Activity
Give back all the data exactly as it was written.

# # # # #

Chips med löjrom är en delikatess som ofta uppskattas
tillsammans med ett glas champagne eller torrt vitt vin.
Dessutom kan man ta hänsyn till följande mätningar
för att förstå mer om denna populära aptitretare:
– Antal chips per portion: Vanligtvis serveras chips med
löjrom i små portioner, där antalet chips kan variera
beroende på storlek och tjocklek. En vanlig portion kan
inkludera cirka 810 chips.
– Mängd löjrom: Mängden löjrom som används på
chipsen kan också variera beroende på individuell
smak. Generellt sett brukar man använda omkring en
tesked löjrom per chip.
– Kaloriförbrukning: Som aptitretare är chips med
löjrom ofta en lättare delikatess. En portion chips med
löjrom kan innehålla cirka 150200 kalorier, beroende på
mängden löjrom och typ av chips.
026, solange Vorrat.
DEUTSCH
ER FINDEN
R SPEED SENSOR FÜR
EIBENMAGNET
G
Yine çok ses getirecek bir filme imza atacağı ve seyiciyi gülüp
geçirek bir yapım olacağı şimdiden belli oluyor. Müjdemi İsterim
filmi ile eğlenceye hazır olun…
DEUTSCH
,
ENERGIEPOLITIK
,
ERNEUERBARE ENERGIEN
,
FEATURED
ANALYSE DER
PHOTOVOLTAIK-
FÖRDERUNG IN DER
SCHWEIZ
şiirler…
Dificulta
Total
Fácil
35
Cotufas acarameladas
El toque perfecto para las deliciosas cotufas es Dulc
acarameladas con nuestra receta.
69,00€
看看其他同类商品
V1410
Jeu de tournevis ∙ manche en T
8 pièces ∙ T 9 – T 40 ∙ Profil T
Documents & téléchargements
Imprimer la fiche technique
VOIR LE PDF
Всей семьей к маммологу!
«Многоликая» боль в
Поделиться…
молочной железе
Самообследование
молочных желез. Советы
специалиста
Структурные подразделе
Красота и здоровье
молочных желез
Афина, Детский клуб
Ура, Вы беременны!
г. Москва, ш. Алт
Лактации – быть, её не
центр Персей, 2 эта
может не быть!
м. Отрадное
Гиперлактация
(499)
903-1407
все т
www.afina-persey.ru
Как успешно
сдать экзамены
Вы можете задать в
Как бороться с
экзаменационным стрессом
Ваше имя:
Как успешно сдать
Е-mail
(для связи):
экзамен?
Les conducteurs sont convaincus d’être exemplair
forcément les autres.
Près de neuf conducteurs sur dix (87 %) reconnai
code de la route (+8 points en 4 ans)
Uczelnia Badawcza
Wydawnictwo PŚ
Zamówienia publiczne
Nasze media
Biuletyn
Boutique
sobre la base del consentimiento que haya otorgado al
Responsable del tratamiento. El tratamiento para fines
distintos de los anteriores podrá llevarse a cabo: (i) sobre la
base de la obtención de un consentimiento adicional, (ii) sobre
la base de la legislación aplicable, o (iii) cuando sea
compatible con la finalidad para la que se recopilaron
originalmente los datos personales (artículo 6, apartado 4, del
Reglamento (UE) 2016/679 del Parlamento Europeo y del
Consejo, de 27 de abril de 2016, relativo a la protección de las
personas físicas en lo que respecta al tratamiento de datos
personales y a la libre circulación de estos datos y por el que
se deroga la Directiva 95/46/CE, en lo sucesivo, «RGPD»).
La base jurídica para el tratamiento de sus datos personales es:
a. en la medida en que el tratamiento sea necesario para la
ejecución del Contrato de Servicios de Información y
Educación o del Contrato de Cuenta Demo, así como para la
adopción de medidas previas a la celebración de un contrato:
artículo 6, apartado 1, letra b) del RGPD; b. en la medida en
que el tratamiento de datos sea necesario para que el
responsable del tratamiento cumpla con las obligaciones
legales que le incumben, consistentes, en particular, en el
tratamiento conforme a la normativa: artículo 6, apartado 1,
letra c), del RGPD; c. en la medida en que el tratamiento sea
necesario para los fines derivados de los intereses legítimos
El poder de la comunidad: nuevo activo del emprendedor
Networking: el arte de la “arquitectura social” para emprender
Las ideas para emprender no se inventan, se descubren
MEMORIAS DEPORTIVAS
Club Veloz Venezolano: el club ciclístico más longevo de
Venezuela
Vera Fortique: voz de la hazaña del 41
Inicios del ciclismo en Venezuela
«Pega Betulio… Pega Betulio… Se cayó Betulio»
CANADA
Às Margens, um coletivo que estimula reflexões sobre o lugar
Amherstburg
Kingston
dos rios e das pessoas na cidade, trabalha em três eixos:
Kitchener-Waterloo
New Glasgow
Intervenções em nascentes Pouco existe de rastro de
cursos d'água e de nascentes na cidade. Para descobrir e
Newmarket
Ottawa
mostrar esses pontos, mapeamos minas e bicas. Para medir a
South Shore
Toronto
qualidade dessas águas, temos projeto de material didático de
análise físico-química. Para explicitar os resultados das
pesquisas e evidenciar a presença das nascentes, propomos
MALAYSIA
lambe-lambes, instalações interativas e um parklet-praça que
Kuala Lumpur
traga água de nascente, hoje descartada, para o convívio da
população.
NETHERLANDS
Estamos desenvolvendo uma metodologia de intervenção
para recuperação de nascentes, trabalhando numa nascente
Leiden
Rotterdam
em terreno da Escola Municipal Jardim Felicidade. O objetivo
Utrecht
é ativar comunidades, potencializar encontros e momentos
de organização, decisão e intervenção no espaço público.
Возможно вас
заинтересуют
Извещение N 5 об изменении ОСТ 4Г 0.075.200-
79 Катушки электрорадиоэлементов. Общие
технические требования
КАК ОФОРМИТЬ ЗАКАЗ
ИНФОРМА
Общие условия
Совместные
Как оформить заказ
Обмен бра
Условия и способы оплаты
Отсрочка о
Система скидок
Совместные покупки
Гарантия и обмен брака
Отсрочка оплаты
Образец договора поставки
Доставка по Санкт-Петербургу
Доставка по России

# # # # #

Answer section
Chips med löjrom är en delikatess som ofta uppskattas
tillsammans med ett glas champagne eller torrt vitt vin.
Dessutom kan man ta hänsyn till följande mätningar
för att förstå mer om denna populära aptitretare:
– Antal chips per portion: Vanligtvis serveras chips med
löjrom i små portioner, där antalet chips kan variera
beroende på storlek och tjocklek. En vanlig portion kan
inkludera cirka 810 chips.
– Mängd löjrom: Mängden löjrom som används på
chipsen kan också variera beroende på individuell
smak. Generellt sett brukar man använda omkring en
tesked löjrom per chip.
– Kaloriförbrukning: Som aptitretare är chips med
löjrom ofta en lättare delikatess. En portion chips med
löjrom kan innehålla cirka 150200 kalorier, beroende på
mängden löjrom och typ av chips.
026, solange Vorrat.
DEUTSCH
ER FINDEN
R SPEED SENSOR FÜR
EIBENMAGNET
G
Yine çok ses getirecek bir filme imza atacağı ve seyiciyi gülüp
geçirek bir yapım olacağı şimdiden belli oluyor. Müjdemi İsterim
filmi ile eğlenceye hazır olun…
DEUTSCH
,
ENERGIEPOLITIK
,
ERNEUERBARE ENERGIEN
,
FEATURED
ANALYSE DER
PHOTOVOLTAIK-
FÖRDERUNG IN DER
SCHWEIZ
şiirler…
Dificulta
Total
Fácil
35
Cotufas acarameladas
El toque perfecto para las deliciosas cotufas es Dulc
acarameladas con nuestra receta.
69,00€
看看其他同类商品
V1410
Jeu de tournevis ∙ manche en T
8 pièces ∙ T 9 – T 40 ∙ Profil T
Documents & téléchargements
Imprimer la fiche technique
VOIR LE PDF
Всей семьей к маммологу!
«Многоликая» боль в
Поделиться…
молочной железе
Самообследование
молочных желез. Советы
специалиста
Структурные подразделе
Красота и здоровье
молочных желез
Афина, Детский клуб
Ура, Вы беременны!
г. Москва, ш. Алт
Лактации – быть, её не
центр Персей, 2 эта
может не быть!
м. Отрадное
Гиперлактация
(499)
903-1407
все т
www.afina-persey.ru
Как успешно
сдать экзамены
Вы можете задать в
Как бороться с
экзаменационным стрессом
Ваше имя:
Как успешно сдать
Е-mail
(для связи):
экзамен?
Les conducteurs sont convaincus d’être exemplair
forcément les autres.
Près de neuf conducteurs sur dix (87 %) reconnai
code de la route (+8 points en 4 ans)
Uczelnia Badawcza
Wydawnictwo PŚ
Zamówienia publiczne
Nasze media
Biuletyn
Boutique
sobre la base del consentimiento que haya otorgado al
Responsable del tratamiento. El tratamiento para fines
distintos de los anteriores podrá llevarse a cabo: (i) sobre la
base de la obtención de un consentimiento adicional, (ii) sobre
la base de la legislación aplicable, o (iii) cuando sea
compatible con la finalidad para la que se recopilaron
originalmente los datos personales (artículo 6, apartado 4, del
Reglamento (UE) 2016/679 del Parlamento Europeo y del
Consejo, de 27 de abril de 2016, relativo a la protección de las
personas físicas en lo que respecta al tratamiento de datos
personales y a la libre circulación de estos datos y por el que
se deroga la Directiva 95/46/CE, en lo sucesivo, «RGPD»).
La base jurídica para el tratamiento de sus datos personales es:
a. en la medida en que el tratamiento sea necesario para la
ejecución del Contrato de Servicios de Información y
Educación o del Contrato de Cuenta Demo, así como para la
adopción de medidas previas a la celebración de un contrato:
artículo 6, apartado 1, letra b) del RGPD; b. en la medida en
que el tratamiento de datos sea necesario para que el
responsable del tratamiento cumpla con las obligaciones
legales que le incumben, consistentes, en particular, en el
tratamiento conforme a la normativa: artículo 6, apartado 1,
letra c), del RGPD; c. en la medida en que el tratamiento sea
necesario para los fines derivados de los intereses legítimos
El poder de la comunidad: nuevo activo del emprendedor
Networking: el arte de la “arquitectura social” para emprender
Las ideas para emprender no se inventan, se descubren
MEMORIAS DEPORTIVAS
Club Veloz Venezolano: el club ciclístico más longevo de
Venezuela
Vera Fortique: voz de la hazaña del 41
Inicios del ciclismo en Venezuela
«Pega Betulio… Pega Betulio… Se cayó Betulio»
CANADA
Às Margens, um coletivo que estimula reflexões sobre o lugar
Amherstburg
Kingston
dos rios e das pessoas na cidade, trabalha em três eixos:
Kitchener-Waterloo
New Glasgow
Intervenções em nascentes Pouco existe de rastro de
cursos d'água e de nascentes na cidade. Para descobrir e
Newmarket
Ottawa
mostrar esses pontos, mapeamos minas e bicas. Para medir a
South Shore
Toronto
qualidade dessas águas, temos projeto de material didático de
análise físico-química. Para explicitar os resultados das
pesquisas e evidenciar a presença das nascentes, propomos
MALAYSIA
lambe-lambes, instalações interativas e um parklet-praça que
Kuala Lumpur
traga água de nascente, hoje descartada, para o convívio da
população.
NETHERLANDS
Estamos desenvolvendo uma metodologia de intervenção
para recuperação de nascentes, trabalhando numa nascente
Leiden
Rotterdam
em terreno da Escola Municipal Jardim Felicidade. O objetivo
Utrecht
é ativar comunidades, potencializar encontros e momentos
de organização, decisão e intervenção no espaço público.
Возможно вас
заинтересуют
Извещение N 5 об изменении ОСТ 4Г 0.075.200-
79 Катушки электрорадиоэлементов. Общие
технические требования
КАК ОФОРМИТЬ ЗАКАЗ
ИНФОРМА
Общие условия
Совместные
Как оформить заказ
Обмен бра
Условия и способы оплаты
Отсрочка о
Система скидок
Совместные покупки
Гарантия и обмен брака
Отсрочка оплаты
Образец договора поставки
Доставка по Санкт-Петербургу
Доставка по России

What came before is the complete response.